*** Opening Extracted records ***

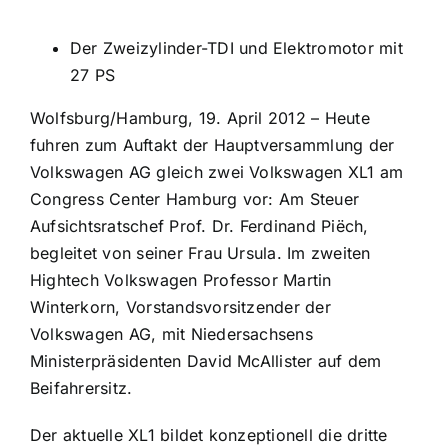
Der Zweizylinder-TDI und Elektromotor mit
27 PS
Wolfsburg/Hamburg, 19. April 2012 – Heute
fuhren zum Auftakt der Hauptversammlung der
Volkswagen AG gleich zwei Volkswagen XL1 am
Congress Center Hamburg vor: Am Steuer
Aufsichtsratschef Prof. Dr. Ferdinand Piëch,
begleitet von seiner Frau Ursula. Im zweiten
Hightech Volkswagen Professor Martin
Winterkorn, Vorstandsvorsitzender der
Volkswagen AG, mit Niedersachsens
Ministerpräsidenten David McAllister auf dem
Beifahrersitz.
Der aktuelle XL1 bildet konzeptionell die dritte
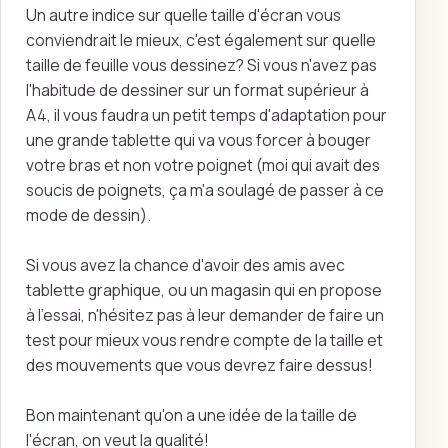
Un autre indice sur quelle taille d'écran vous
conviendrait le mieux, c'est également sur quelle
taille de feuille vous dessinez? Si vous n'avez pas
l'habitude de dessiner sur un format supérieur à
A4, il vous faudra un petit temps d'adaptation pour
une grande tablette qui va vous forcer à bouger
votre bras et non votre poignet (moi qui avait des
soucis de poignets, ça m'a soulagé de passer à ce
mode de dessin).
Si vous avez la chance d'avoir des amis avec
tablette graphique, ou un magasin qui en propose
à l'essai, n'hésitez pas à leur demander de faire un
test pour mieux vous rendre compte de la taille et
des mouvements que vous devrez faire dessus!
Bon maintenant qu'on a une idée de la taille de
l'écran, on veut la qualité!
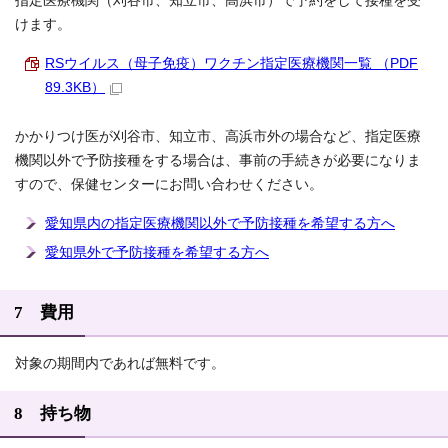
指定医療機関（刈谷市、知立市、高浜市）で予約をして接種を受
けます。
RSウイルス（母子免疫）ワクチン指定医療機関一覧 （PDF
89.3KB）
かかりつけ医が刈谷市、知立市、高浜市外の場合など、指定医療
機関以外で予防接種をする場合は、事前の手続きが必要になりま
すので、保健センターにお問い合わせください。
愛知県内の指定医療機関以外で予防接種を希望する方へ
愛知県外で予防接種を希望する方へ
7 費用
対象の期間内であれば無料です。
8 持ち物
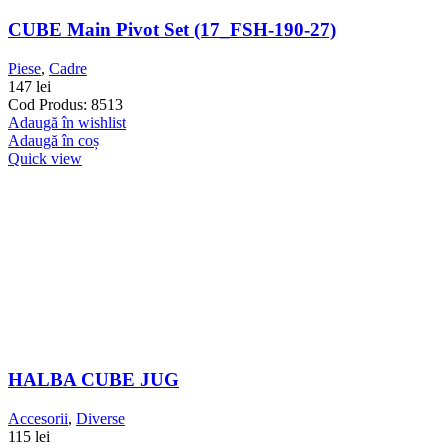
CUBE Main Pivot Set (17_FSH-190-27)
Piese
,
Cadre
147
lei
Cod Produs: 8513
Adaugă în wishlist
Adaugă în coș
Quick view
HALBA CUBE JUG
Accesorii
,
Diverse
115
lei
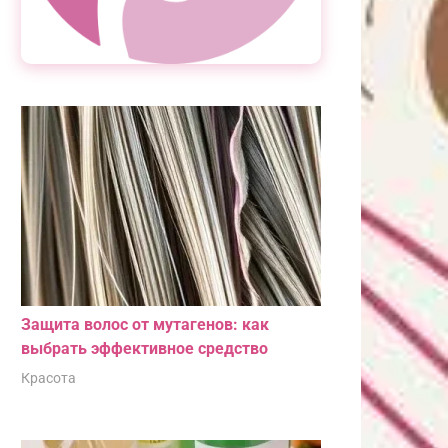
Защита волос от мутагенов: как
выбрать эффективное средство
Красота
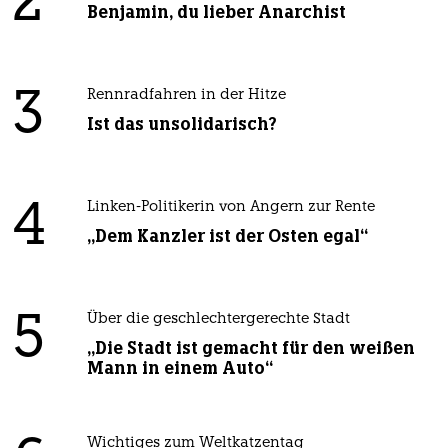
2
Benjamin, du lieber Anarchist
3
Rennradfahren in der Hitze
Ist das unsolidarisch?
4
Linken-Politikerin von Angern zur Rente
„Dem Kanzler ist der Osten egal“
5
Über die geschlechtergerechte Stadt
„Die Stadt ist gemacht für den weißen
Mann in einem Auto“
Wichtiges zum Weltkatzentag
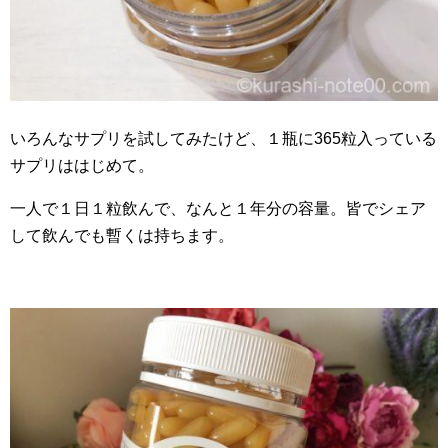
いろんなサプリを試してみたけど、１瓶に365粒入っている
サプリははじめて。
一人で１日１粒飲んで、なんと１年分の容量。皆でシェア
して飲んでも暫くは持ちます。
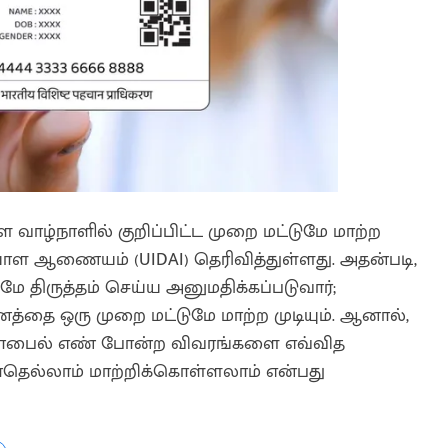
ாழ்நாளில் குறிப்பிட்ட முறை மட்டுமே மாற்ற
யாள ஆணையம் (UIDAI) தெரிவித்துள்ளது. அதன்படி,
ே திருத்தம் செய்ய அனுமதிக்கப்படுவார்;
த்தை ஒரு முறை மட்டுமே மாற்ற முடியும். ஆனால்,
ம் மொபைல் எண் போன்ற விவரங்களை எவ்வித
போதெல்லாம் மாற்றிக்கொள்ளலாம் என்பது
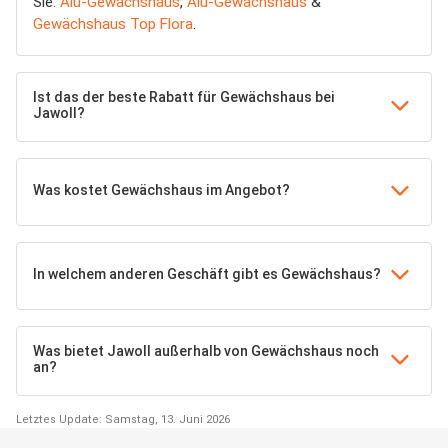
Sie:
Alu-Gewächshaus
,
Alu-Gewächshaus
&
Gewächshaus Top Flora
.
Ist das der beste Rabatt für Gewächshaus bei
Jawoll?
Was kostet Gewächshaus im Angebot?
In welchem anderen Geschäft gibt es Gewächshaus?
Was bietet Jawoll außerhalb von Gewächshaus noch
an?
Letztes Update: Samstag, 13. Juni 2026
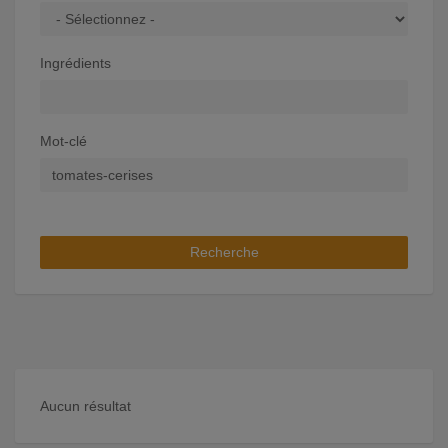
Ingrédients
Mot-clé
Recherche
Aucun résultat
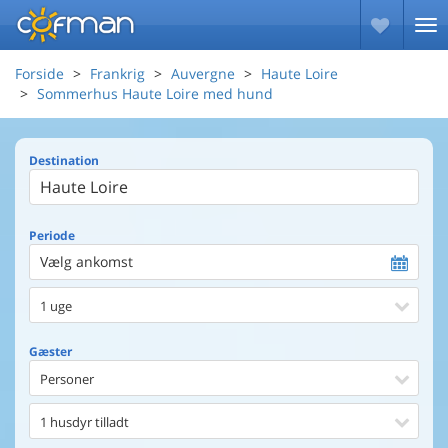
Forside
Frankrig
Auvergne
Haute Loire
Sommerhus Haute Loire med hund
Destination
Periode
Vælg ankomst
1 uge
Gæster
Personer
1 husdyr tilladt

*** Closing Extracted records ***

_Task directions_. Print the data above exactly, minus pictures.

_Exercise solution_.
Der Zweizylinder-TDI und Elektromotor mit
27 PS
Wolfsburg/Hamburg, 19. April 2012 – Heute
fuhren zum Auftakt der Hauptversammlung der
Volkswagen AG gleich zwei Volkswagen XL1 am
Congress Center Hamburg vor: Am Steuer
Aufsichtsratschef Prof. Dr. Ferdinand Piëch,
begleitet von seiner Frau Ursula. Im zweiten
Hightech Volkswagen Professor Martin
Winterkorn, Vorstandsvorsitzender der
Volkswagen AG, mit Niedersachsens
Ministerpräsidenten David McAllister auf dem
Beifahrersitz.
Der aktuelle XL1 bildet konzeptionell die dritte
Un autre indice sur quelle taille d'écran vous
conviendrait le mieux, c'est également sur quelle
taille de feuille vous dessinez? Si vous n'avez pas
l'habitude de dessiner sur un format supérieur à
A4, il vous faudra un petit temps d'adaptation pour
une grande tablette qui va vous forcer à bouger
votre bras et non votre poignet (moi qui avait des
soucis de poignets, ça m'a soulagé de passer à ce
mode de dessin).
Si vous avez la chance d'avoir des amis avec
tablette graphique, ou un magasin qui en propose
à l'essai, n'hésitez pas à leur demander de faire un
test pour mieux vous rendre compte de la taille et
des mouvements que vous devrez faire dessus!
Bon maintenant qu'on a une idée de la taille de
l'écran, on veut la qualité!
指定医療機関（刈谷市、知立市、高浜市）で予約をして接種を受
けます。
RSウイルス（母子免疫）ワクチン指定医療機関一覧 （PDF
89.3KB）
かかりつけ医が刈谷市、知立市、高浜市外の場合など、指定医療
機関以外で予防接種をする場合は、事前の手続きが必要になりま
すので、保健センターにお問い合わせください。
愛知県内の指定医療機関以外で予防接種を希望する方へ
愛知県外で予防接種を希望する方へ
7 費用
対象の期間内であれば無料です。
8 持ち物
CUBE Main Pivot Set (17_FSH-190-27)
Piese
,
Cadre
147
lei
Cod Produs: 8513
Adaugă în wishlist
Adaugă în coș
Quick view
HALBA CUBE JUG
Accesorii
,
Diverse
115
lei
Защита волос от мутагенов: как
выбрать эффективное средство
Красота
2
Benjamin, du lieber Anarchist
3
Rennradfahren in der Hitze
Ist das unsolidarisch?
4
Linken-Politikerin von Angern zur Rente
„Dem Kanzler ist der Osten egal“
5
Über die geschlechtergerechte Stadt
„Die Stadt ist gemacht für den weißen
Mann in einem Auto“
Wichtiges zum Weltkatzentag
いろんなサプリを試してみたけど、１瓶に365粒入っている
サプリははじめて。
一人で１日１粒飲んで、なんと１年分の容量。皆でシェア
して飲んでも暫くは持ちます。
ாழ்நாளில் குறிப்பிட்ட முறை மட்டுமே மாற்ற
யாள ஆணையம் (UIDAI) தெரிவித்துள்ளது. அதன்படி,
ே திருத்தம் செய்ய அனுமதிக்கப்படுவார்;
த்தை ஒரு முறை மட்டுமே மாற்ற முடியும். ஆனால்,
ம் மொபைல் எண் போன்ற விவரங்களை எவ்வித
போதெல்லாம் மாற்றிக்கொள்ளலாம் என்பது
Sie:
Alu-Gewächshaus
,
Alu-Gewächshaus
&
Gewächshaus Top Flora
.
Ist das der beste Rabatt für Gewächshaus bei
Jawoll?
Was kostet Gewächshaus im Angebot?
In welchem anderen Geschäft gibt es Gewächshaus?
Was bietet Jawoll außerhalb von Gewächshaus noch
an?
Letztes Update: Samstag, 13. Juni 2026
Ingrédients
Mot-clé
Recherche
Aucun résultat
Forside
Frankrig
Auvergne
Haute Loire
Sommerhus Haute Loire med hund
Destination
Periode
Vælg ankomst
1 uge
Gæster
Personer
1 husdyr tilladt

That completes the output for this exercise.